Reviews also praised the production. Price described Swift's singing voice as pure and earnest, complimented the production as sweet and tender, and wrote that the song was "destined to be a hit". Perone considered the arrangement simple yet effective, showcasing Swift's early abilities to draw from diverse musical styles of country, pop, and rock. He nonetheless described the pop radio version as "anonymous". Rolling Stone selected the track as an example of Swift's early success for "sounding bright-eyed but remarkably seasoned". Reviewing the pop radio version, Chuck Taylor from Billboard considered it a "beautiful mainstream intro" for Swift's burgeoning success, while Maura Johnston of Pitchfork wrote that it exemplified Swift's "deft melodic touch and conversational way with deeply felt emotions" that resonated with many listeners. Fiona Chua of MTV Asia selected "Teardrops on My Guitar" as a standout on the Asian edition of Fearless.

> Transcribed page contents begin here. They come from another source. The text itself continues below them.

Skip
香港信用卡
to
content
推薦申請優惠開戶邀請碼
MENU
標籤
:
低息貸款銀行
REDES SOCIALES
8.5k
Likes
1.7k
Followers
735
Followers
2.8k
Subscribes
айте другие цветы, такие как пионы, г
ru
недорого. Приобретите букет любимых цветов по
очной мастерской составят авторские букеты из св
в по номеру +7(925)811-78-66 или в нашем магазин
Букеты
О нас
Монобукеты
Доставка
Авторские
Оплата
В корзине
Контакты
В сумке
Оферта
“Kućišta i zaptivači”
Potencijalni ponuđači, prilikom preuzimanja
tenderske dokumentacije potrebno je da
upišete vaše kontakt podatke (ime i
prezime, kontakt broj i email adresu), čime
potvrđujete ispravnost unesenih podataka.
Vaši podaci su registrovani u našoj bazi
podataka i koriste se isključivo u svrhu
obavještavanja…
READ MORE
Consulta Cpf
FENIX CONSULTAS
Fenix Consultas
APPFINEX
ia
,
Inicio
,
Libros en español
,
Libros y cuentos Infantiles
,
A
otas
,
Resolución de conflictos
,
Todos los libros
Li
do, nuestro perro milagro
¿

Retrospective reviews of "Teardrops on My Guitar" have remained generally positive. The song was included in Business Insiders 2019 list of the 14 best songs written by teenagers and Teen Vogues 2016 list of the "91 Best Songs About Unrequited Love". Rob Sheffield of Rolling Stone considered it one of Swift's "defining early smashes", and Unterberger lauded it as an effective single with a "weeping melody", relatable lyrics, and clever title. Vulture's Nate Jones regarded the track as the best example of Swift and Rose's "early songwriting cheat code", highlighting how "they switch the words of the chorus around at the end of the song". Variety's Chris Willman dubbed it the starting point of Swift's pop success beyond country. Alexis Petridis of The Guardian provided a lukewarm commentary, saying that the single was well-crafted but unexceptional. Bratcher commented that he was "iffy" with the song's "country" labeling, but he deemed it a nice listen with relatable lyrics.

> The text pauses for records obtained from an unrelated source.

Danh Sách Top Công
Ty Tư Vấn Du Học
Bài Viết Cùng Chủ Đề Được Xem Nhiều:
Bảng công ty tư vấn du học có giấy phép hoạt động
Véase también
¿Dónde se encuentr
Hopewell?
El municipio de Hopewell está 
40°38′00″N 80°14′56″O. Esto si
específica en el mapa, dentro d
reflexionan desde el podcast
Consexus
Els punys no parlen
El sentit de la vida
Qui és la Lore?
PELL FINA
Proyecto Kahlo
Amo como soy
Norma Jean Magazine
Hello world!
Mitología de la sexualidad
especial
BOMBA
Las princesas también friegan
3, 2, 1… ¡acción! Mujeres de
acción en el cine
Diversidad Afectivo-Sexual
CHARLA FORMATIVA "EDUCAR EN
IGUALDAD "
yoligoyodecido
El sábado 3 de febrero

==Commercial performance==
"Teardrops on My Guitar" was Swift's breakthrough chart success. In the United States, it peaked at number 13 on the Billboard Hot 100 chart and number two on the Hot Country Songs chart. It became Swift's first pop crossover success, peaking at number seven and spending 21 weeks on the Pop Songs chart. The single peaked within the top 10 of four airplay charts—Hot Country Songs, Pop Songs, Adult Pop Songs, and Adult Contemporary. At the 2008 Country Awards hosted by Broadcast Music, Inc., which honored the most successful country songs on US airplay that year, "Teardrops of My Guitar" won Song of the Year. The song also won Recurrent Country Performance Activity at the 2008 SESAC Nashville Awards. It was certified triple platinum by the Recording Industry Association of America (RIAA) in April 2014, for surpassing three million units based on sales and streaming. By July 2019, "Teardrops on My Guitar" had sold three million digital copies in the United States.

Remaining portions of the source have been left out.